Advisory panel left out of farm program review

Canada's agriculture ministers wrapped up their annual meeting in Vancouver today with an agreement to continue looking at business risk management programs. | Twitter/@L_MacAulay photo

VANCOUVER — Canada’s agriculture ministers wrapped up their annual meeting here today with an agreement to continue looking at business risk management programs.

However, officials will do that work, not the expert advisory panel struck last December that included farmers and industry players.

Industry and the panel had asked for an extension after the one-year process ministers approved last year got off to a late start.

After a presentation from the panel yesterday, ministers agreed the work should go on, but tasked officials to carry it out.

The panel recommended several broad directions for the work to take. They included producer-paid top-ups such as the Western Livestock Price Insurance Program and better coverage for smaller crops.

In response, ministers announced the resumption of AgriRisk funding worth $55 million. AgriRisk was developed to fund both public and private-sector risk management tools outside of the other BRM tools

Ministers decided that the cannabis industry will be eligible for funding for federal programs under the Canadian Agricultural Partnership because it is considered an agricultural crop. The provinces and territories will determine eligibility for cost-shared programs.
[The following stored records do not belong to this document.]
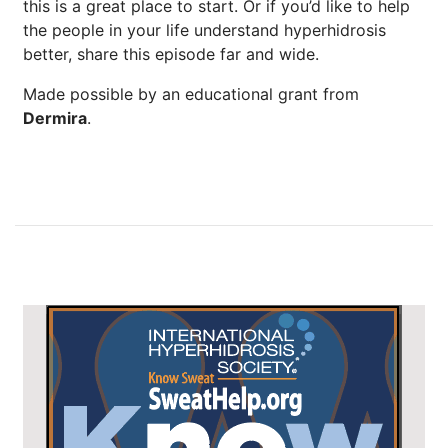
this is a great place to start. Or if you’d like to help
the people in your life understand hyperhidrosis
better, share this episode far and wide.
Made possible by an educational grant from
Dermira
.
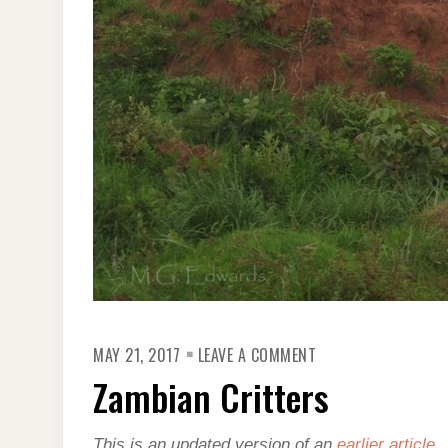
ON
MAY 21, 2017
LEAVE A COMMENT
ZAMBIAN
CRITTERS
Zambian Critters
This is an updated version of an
earlier article
.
However, income from cannabis, either medicinal or recreational, will not be eligible for support under AgriStability and AgriInvest.

“Governments agree to monitor this over the coming years as the cannabis industry matures and stabilizes,” said the communiqué issued after the meeting.

Murad Al-Katib, chair of the agri-food national economic strategy table, updated the ministers on his work and pressed them on internal trade and competitiveness.

That topic also came up at the Council of the Federation meeting last week, where premiers called for a meeting on the issue. Prime Minister Justin Trudeau responded by summoning premiers to a fall meeting.

The ministers received updates on trade files, regulatory reviews and labour.